### Exercise prompt
Omitting every picture, output the records below exactly, please.

### Dataset
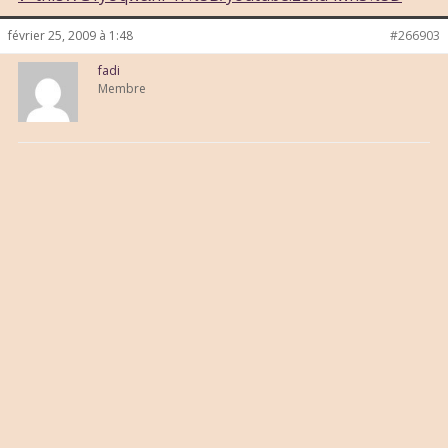
février 25, 2009 à 1:48
#266903
fadi
Membre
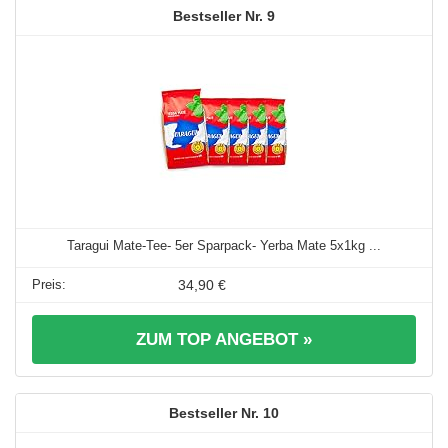
9
Taragui Mate-Tee- 5er Sparpack- Yerba Mate 5x1kg ...
34,90 €
ZUM TOP ANGEBOT »
10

### Output of the exercise
février 25, 2009 à 1:48
#266903
fadi
Membre
9
Taragui Mate-Tee- 5er Sparpack- Yerba Mate 5x1kg ...
34,90 €
ZUM TOP ANGEBOT »
10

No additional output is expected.